At the Institute for Music and Neurologic Function, we see many cases of Broca's aphasia, in which the patient is unable to speak as a result of a stroke or other event affecting an area of the left hemisphere that's considered necessary for speech. More rarely, we see cases of Wernicke's aphasia, in which a different part of the left hemisphere is affected which prevents the patient from UNDERSTANDING language. Whereas we have had great success teaching Broca's aphasics to speak by recruiting areas of the right hemisphere using a technique called melodic intonation therapy, it is less obvious what is to be done in Wernicke's cases. Wernicke's aphasics seem to be miserable and may scream incessantly. Unfortunately, the institutional approach is often simply to medicate, i.e., sedate them, without addressing the misery.
We found with this Wernicke's patient that we were able to reach her through an hour and a half of very engaged music therapy. She has been calm now for several days and has continued to respond well to music. The screaming has stopped and she seems much more content. This is after only one session and much more work will need to be done. I'm not prepared to draw any general conclusions!
I share this experience because it is the beginning of a new project at the intersection of neuroscience and art and also because I wonder if any of you has had relevant experience with Wernicke's aphasia that you would be willing to share.

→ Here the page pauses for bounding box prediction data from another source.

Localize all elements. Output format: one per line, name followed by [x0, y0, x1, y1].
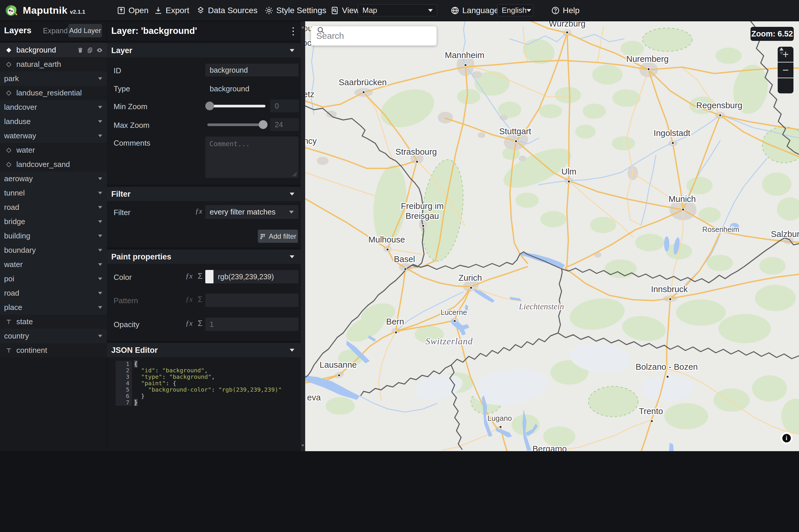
- code-line: 4 "paint": {: [116, 380, 299, 386]
- color-field[interactable]: rgb(239,239,239): [205, 270, 298, 283]
- map-label: Munich: [668, 194, 696, 204]
- map-label: eva: [307, 393, 321, 402]
- max-zoom-slider-thumb[interactable]: [259, 120, 267, 129]
- section-json-editor[interactable]: JSON Editor: [107, 343, 301, 357]
- sigma-icon[interactable]: Σ: [198, 272, 203, 281]
- layer-item-continent[interactable]: continent: [0, 343, 107, 358]
- map-search-input[interactable]: Search: [311, 26, 436, 45]
- language-select-value: English: [502, 6, 526, 15]
- map-canvas[interactable]: bourgocWürzburgMannheimNurembergSaarbrüc…: [305, 21, 799, 451]
- city-dot: [666, 376, 669, 378]
- pattern-field[interactable]: [205, 293, 298, 307]
- layer-item-waterway[interactable]: waterway: [0, 129, 107, 143]
- language-icon: [451, 6, 459, 15]
- delete-layer-icon[interactable]: [77, 47, 83, 53]
- min-zoom-value: 0: [275, 102, 279, 110]
- layer-item-tunnel[interactable]: tunnel: [0, 186, 107, 200]
- nav-item-label: View: [342, 6, 359, 15]
- max-zoom-field[interactable]: 24: [270, 118, 299, 131]
- min-zoom-slider-thumb[interactable]: [205, 101, 214, 110]
- filter-combinator-select[interactable]: every filter matches: [205, 205, 298, 219]
- layer-menu-button[interactable]: ⋮: [287, 24, 299, 38]
- nav-item-help[interactable]: Help: [551, 0, 580, 21]
- layer-item-building[interactable]: building: [0, 229, 107, 243]
- nav-item-open[interactable]: Open: [117, 0, 149, 21]
- layer-item-park[interactable]: park: [0, 72, 107, 86]
- toggle-visibility-icon[interactable]: [96, 47, 103, 53]
- min-zoom-field[interactable]: 0: [270, 99, 299, 112]
- nav-item-data-sources[interactable]: Data Sources: [196, 0, 258, 21]
- editor-title: Layer: 'background': [111, 21, 197, 41]
- layer-item-place[interactable]: place: [0, 300, 107, 315]
- layer-item-aeroway[interactable]: aeroway: [0, 172, 107, 186]
- scroll-up-icon[interactable]: [301, 26, 304, 28]
- search-icon: [317, 26, 325, 34]
- sigma-icon[interactable]: Σ: [198, 319, 203, 328]
- map-label: Zurich: [459, 273, 482, 283]
- fx-icon[interactable]: ƒx: [195, 207, 202, 216]
- chevron-down-icon: [98, 192, 102, 194]
- resize-handle[interactable]: [293, 172, 297, 176]
- layer-item-landuse[interactable]: landuse: [0, 114, 107, 129]
- city-dot: [338, 374, 340, 377]
- line-number: 6: [116, 393, 132, 399]
- add-layer-button[interactable]: Add Layer: [68, 24, 102, 37]
- layer-item-landcover_sand[interactable]: landcover_sand: [0, 157, 107, 172]
- nav-item-style-settings[interactable]: Style Settings: [265, 0, 326, 21]
- section-filter[interactable]: Filter: [107, 187, 301, 201]
- scroll-down-icon[interactable]: [301, 444, 304, 447]
- map-zoom-controls: + −: [778, 47, 794, 93]
- fx-icon[interactable]: ƒx: [185, 272, 193, 281]
- line-number: 3: [116, 374, 132, 380]
- layer-item-poi[interactable]: poi: [0, 272, 107, 286]
- max-zoom-slider[interactable]: [207, 124, 265, 126]
- min-zoom-slider[interactable]: [207, 105, 265, 108]
- fx-icon: ƒx: [185, 295, 193, 304]
- map-label: Nuremberg: [626, 54, 668, 64]
- layer-item-label: country: [4, 331, 29, 341]
- layer-item-label: tunnel: [4, 189, 25, 197]
- add-filter-button[interactable]: Add filter: [258, 230, 298, 243]
- layers-header: Layers Expand Add Layer: [0, 21, 107, 42]
- chevron-down-icon: [98, 120, 102, 123]
- id-label: ID: [114, 66, 121, 75]
- language-select[interactable]: English: [497, 4, 533, 16]
- city-dot: [672, 142, 674, 145]
- id-field[interactable]: background: [205, 64, 298, 76]
- duplicate-layer-icon[interactable]: [87, 47, 93, 53]
- bottom-background: [0, 451, 799, 532]
- view-select[interactable]: Map: [358, 4, 437, 16]
- nav-item-language[interactable]: Language: [451, 0, 499, 21]
- layer-item-bridge[interactable]: bridge: [0, 214, 107, 229]
- color-swatch[interactable]: [205, 270, 213, 283]
- layer-item-landcover[interactable]: landcover: [0, 100, 107, 114]
- layer-item-water[interactable]: water: [0, 258, 107, 272]
- json-code-editor[interactable]: 1{2 "id": "background",3 "type": "backgr…: [116, 361, 299, 406]
- editor-scrollbar[interactable]: [301, 21, 305, 451]
- nav-item-view[interactable]: View: [330, 0, 359, 21]
- attribution-button[interactable]: i: [780, 432, 793, 444]
- layer-item-label: landuse_residential: [16, 89, 82, 97]
- layer-item-natural_earth[interactable]: natural_earth: [0, 57, 107, 72]
- section-layer[interactable]: Layer: [107, 43, 301, 57]
- city-dot: [651, 420, 653, 422]
- layer-item-country[interactable]: country: [0, 329, 107, 343]
- layer-item-boundary[interactable]: boundary: [0, 243, 107, 258]
- layer-item-state[interactable]: state: [0, 315, 107, 329]
- chevron-down-icon: [290, 49, 294, 52]
- layer-item-background[interactable]: background: [0, 43, 107, 57]
- compass-button[interactable]: [778, 78, 794, 93]
- fx-icon[interactable]: ƒx: [185, 319, 193, 328]
- section-paint[interactable]: Paint properties: [107, 250, 301, 264]
- opacity-field[interactable]: 1: [205, 318, 298, 331]
- layer-item-road[interactable]: road: [0, 200, 107, 214]
- map-view[interactable]: bourgocWürzburgMannheimNurembergSaarbrüc…: [305, 21, 799, 451]
- layer-item-landuse_residential[interactable]: landuse_residential: [0, 86, 107, 100]
- nav-item-export[interactable]: Export: [154, 0, 189, 21]
- diamond-icon: [5, 147, 12, 154]
- comments-field[interactable]: [205, 137, 298, 178]
- layer-item-road[interactable]: road: [0, 286, 107, 300]
- layer-item-water[interactable]: water: [0, 143, 107, 157]
- expand-button[interactable]: Expand: [43, 24, 68, 37]
- zoom-out-button[interactable]: −: [778, 62, 794, 78]
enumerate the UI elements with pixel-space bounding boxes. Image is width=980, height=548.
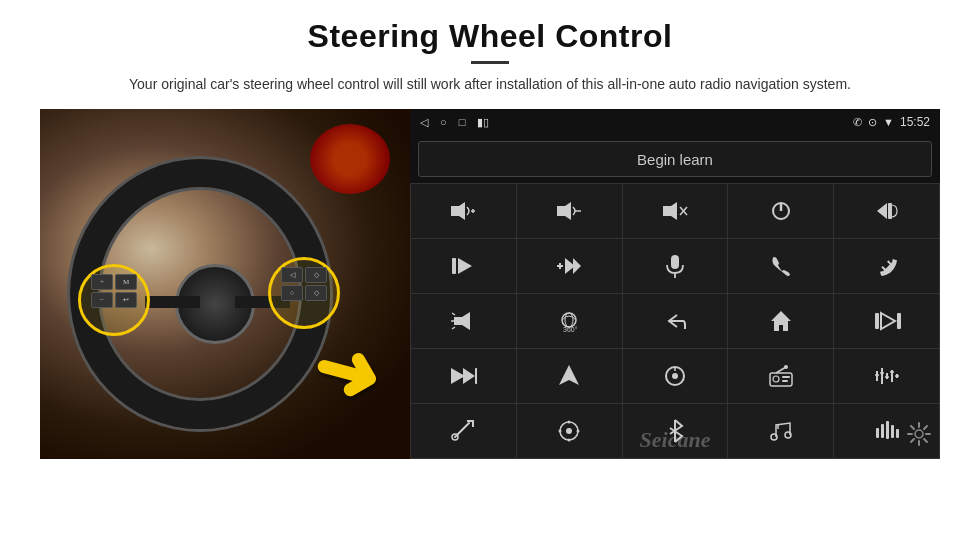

By the way, an interesting implication of the experience I described is that music does communicate differently from speech (we already knew that) even though Wernicke's area is involved in both. The fact that music and speech are understood by similar but different neural mechanisms (a subject we are currently investigating at the Yale Brain Function Lab) opens up therapeutic possibilities with certain categories of difficult-to-reach patients that have not previously been investigated or systematically explored. Siyuan (Siyuan Liu) and I discussed the possibility of using music therapy to try to reach patients with early onset schizophrenia. Perhaps some of the same neural mechanisms that permit communication with a Wernicke's aphasic may be used to reach early onset schizophrenics.